Fabrication of high strength TiAl alloy with nano-lamellar and ultra-fine-grained microstructure by selective electron beam melting
Jinhu Liu, Zhimin Wang, Liming Peng, Zhao Zhang, Chenguang Zhao, Yu Zhao, Yue Zhang, Yongfeng Liang, Junpin Lin
Abstract
The TiAl alloy is a highly promising high-temperature structural material. TiAl alloys can be fabricated using the Selective electron beam melting (SEBM) additive manufacturing method, which avoids the cracking issues commonly encountered in traditional manufacturing methods. However, TiAl alloys produced by SEBM often exhibit complex microstructures and banded structures.
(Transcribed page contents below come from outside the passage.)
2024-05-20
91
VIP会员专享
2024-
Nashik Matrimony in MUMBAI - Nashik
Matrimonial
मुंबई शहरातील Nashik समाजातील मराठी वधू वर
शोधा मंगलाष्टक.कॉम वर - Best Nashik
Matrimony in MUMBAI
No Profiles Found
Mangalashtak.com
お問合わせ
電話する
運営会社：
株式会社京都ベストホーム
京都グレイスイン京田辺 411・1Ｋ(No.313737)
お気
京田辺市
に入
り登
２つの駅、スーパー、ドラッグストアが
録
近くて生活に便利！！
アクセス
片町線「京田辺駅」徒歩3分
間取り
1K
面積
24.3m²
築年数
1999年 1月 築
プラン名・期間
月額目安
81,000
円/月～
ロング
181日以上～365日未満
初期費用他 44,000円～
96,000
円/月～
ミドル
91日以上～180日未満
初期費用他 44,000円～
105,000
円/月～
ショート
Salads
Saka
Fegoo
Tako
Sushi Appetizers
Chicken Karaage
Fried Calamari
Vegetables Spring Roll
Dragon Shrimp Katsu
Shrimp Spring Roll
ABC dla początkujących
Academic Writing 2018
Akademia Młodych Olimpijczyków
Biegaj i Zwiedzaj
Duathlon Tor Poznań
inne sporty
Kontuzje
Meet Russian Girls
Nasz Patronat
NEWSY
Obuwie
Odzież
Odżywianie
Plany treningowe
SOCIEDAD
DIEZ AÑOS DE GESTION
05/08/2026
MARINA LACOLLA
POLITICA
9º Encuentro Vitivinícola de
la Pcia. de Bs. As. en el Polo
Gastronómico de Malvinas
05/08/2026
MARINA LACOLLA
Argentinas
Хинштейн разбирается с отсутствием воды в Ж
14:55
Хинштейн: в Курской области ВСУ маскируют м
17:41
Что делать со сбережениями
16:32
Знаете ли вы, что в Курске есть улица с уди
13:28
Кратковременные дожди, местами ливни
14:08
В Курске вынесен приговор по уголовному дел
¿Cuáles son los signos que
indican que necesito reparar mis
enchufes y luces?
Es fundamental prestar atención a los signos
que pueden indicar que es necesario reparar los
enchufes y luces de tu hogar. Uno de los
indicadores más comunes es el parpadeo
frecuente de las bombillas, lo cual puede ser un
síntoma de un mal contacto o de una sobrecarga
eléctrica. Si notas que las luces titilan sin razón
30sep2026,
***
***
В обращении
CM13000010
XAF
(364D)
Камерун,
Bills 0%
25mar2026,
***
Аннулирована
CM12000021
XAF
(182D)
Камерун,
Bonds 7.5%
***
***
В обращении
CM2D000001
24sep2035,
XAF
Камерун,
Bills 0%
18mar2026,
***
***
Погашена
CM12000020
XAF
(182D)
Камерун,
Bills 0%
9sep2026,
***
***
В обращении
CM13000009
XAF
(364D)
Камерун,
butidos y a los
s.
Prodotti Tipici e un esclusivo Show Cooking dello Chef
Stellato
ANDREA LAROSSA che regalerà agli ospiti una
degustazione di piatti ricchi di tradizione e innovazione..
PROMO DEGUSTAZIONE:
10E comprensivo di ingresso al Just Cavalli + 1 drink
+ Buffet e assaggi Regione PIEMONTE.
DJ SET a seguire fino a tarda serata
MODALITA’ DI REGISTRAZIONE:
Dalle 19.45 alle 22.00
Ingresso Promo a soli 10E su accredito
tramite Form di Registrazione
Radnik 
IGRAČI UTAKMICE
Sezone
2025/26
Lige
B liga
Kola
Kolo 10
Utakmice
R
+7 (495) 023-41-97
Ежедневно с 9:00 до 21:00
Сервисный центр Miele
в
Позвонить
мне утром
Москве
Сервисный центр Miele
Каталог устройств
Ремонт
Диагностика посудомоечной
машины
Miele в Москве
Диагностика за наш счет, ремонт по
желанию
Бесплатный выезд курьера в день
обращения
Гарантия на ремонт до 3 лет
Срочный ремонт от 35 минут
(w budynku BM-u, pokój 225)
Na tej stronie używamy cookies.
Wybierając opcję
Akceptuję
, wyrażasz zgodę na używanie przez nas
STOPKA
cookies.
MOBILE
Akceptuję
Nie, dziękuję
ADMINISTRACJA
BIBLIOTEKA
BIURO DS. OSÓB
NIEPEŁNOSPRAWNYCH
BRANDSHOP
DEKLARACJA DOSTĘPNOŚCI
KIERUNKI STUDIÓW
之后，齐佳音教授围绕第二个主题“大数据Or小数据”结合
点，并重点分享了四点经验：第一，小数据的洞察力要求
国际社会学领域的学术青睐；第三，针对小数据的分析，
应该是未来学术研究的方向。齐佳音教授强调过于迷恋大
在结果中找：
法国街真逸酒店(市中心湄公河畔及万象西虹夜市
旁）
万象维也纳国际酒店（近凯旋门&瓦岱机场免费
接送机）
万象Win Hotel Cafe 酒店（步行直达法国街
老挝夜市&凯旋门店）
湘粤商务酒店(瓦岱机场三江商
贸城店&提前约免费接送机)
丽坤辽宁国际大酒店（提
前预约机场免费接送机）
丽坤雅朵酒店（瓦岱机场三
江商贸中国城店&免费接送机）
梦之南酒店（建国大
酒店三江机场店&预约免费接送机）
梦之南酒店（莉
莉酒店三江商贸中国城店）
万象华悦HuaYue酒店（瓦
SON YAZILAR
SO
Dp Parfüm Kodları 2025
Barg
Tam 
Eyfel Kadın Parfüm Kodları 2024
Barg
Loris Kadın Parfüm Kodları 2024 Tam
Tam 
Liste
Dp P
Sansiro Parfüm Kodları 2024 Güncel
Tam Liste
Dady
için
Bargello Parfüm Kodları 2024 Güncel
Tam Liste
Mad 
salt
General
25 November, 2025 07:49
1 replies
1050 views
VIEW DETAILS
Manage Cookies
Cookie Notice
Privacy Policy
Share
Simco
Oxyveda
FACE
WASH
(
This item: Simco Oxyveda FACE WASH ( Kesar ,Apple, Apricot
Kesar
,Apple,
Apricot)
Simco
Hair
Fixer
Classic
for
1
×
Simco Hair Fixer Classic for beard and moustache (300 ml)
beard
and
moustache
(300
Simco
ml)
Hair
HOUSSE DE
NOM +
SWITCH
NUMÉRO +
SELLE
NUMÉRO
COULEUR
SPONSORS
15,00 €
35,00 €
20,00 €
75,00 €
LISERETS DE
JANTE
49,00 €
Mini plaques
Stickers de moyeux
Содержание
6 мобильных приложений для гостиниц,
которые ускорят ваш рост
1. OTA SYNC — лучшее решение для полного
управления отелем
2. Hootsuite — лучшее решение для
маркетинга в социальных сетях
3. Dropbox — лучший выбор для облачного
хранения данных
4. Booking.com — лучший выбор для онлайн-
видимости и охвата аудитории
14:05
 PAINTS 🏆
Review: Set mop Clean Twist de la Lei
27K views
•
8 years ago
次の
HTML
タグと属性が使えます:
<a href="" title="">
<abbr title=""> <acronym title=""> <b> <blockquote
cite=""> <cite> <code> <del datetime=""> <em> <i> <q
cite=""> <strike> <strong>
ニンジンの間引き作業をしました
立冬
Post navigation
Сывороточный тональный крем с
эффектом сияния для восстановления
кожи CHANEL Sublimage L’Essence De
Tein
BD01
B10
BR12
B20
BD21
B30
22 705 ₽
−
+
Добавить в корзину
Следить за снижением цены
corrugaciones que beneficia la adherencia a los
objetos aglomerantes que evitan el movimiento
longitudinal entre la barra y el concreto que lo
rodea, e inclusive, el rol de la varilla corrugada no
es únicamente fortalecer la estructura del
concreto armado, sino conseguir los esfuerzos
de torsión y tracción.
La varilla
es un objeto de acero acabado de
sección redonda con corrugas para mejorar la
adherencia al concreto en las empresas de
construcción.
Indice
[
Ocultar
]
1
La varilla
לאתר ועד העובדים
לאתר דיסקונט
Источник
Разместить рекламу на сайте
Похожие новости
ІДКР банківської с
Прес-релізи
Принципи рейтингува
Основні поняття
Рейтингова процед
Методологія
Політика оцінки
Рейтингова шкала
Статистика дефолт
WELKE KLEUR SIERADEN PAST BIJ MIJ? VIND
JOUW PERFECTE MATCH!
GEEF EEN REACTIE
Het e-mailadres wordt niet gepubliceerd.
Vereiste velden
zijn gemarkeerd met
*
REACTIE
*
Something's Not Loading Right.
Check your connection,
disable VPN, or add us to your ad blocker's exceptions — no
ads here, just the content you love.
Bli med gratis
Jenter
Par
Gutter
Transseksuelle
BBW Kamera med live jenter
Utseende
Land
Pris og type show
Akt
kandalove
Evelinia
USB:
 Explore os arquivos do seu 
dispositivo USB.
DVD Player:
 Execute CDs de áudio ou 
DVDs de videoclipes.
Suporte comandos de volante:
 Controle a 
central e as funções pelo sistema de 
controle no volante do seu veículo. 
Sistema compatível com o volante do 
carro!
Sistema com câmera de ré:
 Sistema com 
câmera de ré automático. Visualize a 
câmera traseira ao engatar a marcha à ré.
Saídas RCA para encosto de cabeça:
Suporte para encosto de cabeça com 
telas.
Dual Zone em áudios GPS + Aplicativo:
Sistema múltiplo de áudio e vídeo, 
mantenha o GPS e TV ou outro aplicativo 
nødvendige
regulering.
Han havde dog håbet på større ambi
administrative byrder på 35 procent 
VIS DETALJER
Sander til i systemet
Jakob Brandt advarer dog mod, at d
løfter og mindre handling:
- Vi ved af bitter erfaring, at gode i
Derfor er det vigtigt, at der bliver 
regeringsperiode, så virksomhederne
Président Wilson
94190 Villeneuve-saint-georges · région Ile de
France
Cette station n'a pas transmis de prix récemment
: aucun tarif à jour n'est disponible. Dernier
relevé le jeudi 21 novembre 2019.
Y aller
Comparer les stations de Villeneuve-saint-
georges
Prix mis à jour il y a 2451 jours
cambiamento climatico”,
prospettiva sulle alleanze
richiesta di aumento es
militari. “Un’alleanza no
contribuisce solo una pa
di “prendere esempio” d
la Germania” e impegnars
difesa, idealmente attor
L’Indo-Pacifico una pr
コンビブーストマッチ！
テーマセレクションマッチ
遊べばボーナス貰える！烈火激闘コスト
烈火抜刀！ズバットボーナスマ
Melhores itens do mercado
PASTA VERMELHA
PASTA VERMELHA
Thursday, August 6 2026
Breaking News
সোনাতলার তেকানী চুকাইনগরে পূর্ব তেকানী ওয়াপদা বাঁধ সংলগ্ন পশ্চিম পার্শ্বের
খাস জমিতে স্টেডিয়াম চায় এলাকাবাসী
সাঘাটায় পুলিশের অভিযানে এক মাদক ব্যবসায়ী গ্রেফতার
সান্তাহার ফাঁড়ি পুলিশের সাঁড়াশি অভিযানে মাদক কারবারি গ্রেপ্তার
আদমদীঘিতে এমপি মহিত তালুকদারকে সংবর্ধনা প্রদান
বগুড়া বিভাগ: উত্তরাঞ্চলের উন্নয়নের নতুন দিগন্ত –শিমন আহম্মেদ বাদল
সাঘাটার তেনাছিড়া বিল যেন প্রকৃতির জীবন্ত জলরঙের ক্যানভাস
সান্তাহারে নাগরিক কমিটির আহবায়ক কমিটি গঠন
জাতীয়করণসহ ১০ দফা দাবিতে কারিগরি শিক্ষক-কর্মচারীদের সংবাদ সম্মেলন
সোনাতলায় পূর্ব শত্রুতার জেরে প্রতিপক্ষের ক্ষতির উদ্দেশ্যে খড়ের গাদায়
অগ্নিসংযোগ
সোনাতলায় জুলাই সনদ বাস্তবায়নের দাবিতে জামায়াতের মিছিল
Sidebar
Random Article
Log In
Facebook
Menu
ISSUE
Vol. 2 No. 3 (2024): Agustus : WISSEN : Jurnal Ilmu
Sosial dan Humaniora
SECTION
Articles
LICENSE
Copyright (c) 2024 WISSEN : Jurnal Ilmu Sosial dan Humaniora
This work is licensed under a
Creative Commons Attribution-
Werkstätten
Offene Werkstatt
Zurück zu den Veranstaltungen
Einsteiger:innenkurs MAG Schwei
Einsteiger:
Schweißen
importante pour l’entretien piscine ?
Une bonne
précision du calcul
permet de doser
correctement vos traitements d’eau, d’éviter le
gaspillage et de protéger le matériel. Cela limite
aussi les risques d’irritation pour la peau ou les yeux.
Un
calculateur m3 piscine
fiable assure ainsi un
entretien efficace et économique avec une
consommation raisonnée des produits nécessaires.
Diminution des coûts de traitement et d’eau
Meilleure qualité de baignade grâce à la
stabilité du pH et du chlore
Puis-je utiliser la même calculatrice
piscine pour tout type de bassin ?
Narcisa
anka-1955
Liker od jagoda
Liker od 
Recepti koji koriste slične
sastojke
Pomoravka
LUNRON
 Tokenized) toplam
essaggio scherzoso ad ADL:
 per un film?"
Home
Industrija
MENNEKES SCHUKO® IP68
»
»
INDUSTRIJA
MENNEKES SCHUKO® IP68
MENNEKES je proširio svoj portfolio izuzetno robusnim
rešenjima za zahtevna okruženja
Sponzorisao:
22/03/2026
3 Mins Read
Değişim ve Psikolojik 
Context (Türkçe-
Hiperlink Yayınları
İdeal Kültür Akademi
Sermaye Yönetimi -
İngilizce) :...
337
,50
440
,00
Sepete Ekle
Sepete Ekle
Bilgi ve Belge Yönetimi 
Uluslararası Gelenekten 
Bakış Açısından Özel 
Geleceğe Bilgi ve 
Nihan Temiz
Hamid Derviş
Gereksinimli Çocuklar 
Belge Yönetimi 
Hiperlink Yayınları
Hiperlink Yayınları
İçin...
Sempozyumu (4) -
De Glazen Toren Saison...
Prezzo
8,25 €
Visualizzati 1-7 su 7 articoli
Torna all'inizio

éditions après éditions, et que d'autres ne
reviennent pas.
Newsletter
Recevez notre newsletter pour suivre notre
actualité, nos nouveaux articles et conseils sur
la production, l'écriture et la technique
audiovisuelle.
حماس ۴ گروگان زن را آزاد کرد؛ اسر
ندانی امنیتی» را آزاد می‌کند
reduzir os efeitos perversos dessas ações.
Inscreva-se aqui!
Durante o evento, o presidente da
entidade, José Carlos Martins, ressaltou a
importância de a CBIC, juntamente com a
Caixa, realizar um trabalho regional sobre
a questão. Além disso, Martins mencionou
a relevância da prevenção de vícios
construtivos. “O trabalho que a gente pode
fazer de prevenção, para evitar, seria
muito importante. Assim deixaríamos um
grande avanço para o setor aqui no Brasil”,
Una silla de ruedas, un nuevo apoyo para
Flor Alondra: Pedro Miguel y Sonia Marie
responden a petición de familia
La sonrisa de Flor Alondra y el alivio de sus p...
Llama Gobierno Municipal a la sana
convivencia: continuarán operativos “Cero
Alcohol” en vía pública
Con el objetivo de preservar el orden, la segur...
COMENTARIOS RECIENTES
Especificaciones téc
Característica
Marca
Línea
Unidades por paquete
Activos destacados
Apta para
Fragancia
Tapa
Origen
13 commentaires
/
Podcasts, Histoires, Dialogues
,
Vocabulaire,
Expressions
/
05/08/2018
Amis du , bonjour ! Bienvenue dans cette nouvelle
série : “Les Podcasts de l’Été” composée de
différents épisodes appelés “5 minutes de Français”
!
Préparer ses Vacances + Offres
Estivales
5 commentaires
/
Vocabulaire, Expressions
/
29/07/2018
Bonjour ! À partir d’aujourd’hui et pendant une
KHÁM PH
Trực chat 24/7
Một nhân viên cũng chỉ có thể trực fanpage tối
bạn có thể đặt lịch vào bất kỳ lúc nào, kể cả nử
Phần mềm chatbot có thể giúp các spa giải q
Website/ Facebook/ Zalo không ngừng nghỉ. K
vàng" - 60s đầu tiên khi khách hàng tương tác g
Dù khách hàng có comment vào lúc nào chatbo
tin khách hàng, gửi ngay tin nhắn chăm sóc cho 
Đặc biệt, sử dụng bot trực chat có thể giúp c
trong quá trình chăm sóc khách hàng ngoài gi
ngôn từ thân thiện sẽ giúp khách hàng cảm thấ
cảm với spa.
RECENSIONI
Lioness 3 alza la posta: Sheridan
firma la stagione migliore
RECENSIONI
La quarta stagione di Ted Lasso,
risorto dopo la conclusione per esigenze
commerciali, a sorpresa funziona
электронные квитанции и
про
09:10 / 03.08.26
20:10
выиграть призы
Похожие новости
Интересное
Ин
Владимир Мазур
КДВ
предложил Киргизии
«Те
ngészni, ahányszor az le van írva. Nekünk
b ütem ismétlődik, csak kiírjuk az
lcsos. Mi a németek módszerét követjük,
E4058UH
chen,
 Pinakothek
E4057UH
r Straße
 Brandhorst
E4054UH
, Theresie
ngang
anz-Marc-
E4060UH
Achieving a refined fully lamellar structure in TiAl alloys remains a significant challenge. In this study, T445- TiAl alloy was used for SEBM additive manufacturing. Several printing process parameters were investigated, resulting in highly dense samples. The printed microstructure features ultrafine grains with an average grain diameter of 5.9 μm, representing a 91.87% reduction compared to As-cast T445 alloy. Post-processing achieved a nano-lamellar structure with an average lamellar width of 8.64 nm. The final post-processed microstructure was nearly fully lamellar. Room temperature tensile tests revealed that the mechanical properties of the post-processed material reached the level of deformed TiAl alloys. Compared to the As-built state, tensile strength increased by 102.2%, reaching 932 MPa, and elongation improved to 1.33%. The crack propagation and deformation mechanisms were analyzed, revealing that the nanoscale lamellar structure possesses certain deformation capabilities.